:: Saved data entries ::
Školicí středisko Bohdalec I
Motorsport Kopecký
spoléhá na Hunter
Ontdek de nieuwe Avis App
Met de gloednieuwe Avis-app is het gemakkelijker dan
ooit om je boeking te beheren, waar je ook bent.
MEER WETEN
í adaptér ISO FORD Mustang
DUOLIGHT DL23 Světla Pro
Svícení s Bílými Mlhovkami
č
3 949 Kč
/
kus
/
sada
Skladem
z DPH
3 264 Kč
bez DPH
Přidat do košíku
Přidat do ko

:: YOUR TASK ::
Repeat, word for word, every line from the line that contains "ooit om je boeking" to the end of the entries; include both of those lines and no others.

:: SOLVED EXERCISE ::
ooit om je boeking te beheren, waar je ook bent.
MEER WETEN
í adaptér ISO FORD Mustang
DUOLIGHT DL23 Světla Pro
Svícení s Bílými Mlhovkami
č
3 949 Kč
/
kus
/
sada
Skladem
z DPH
3 264 Kč
bez DPH
Přidat do košíku
Přidat do ko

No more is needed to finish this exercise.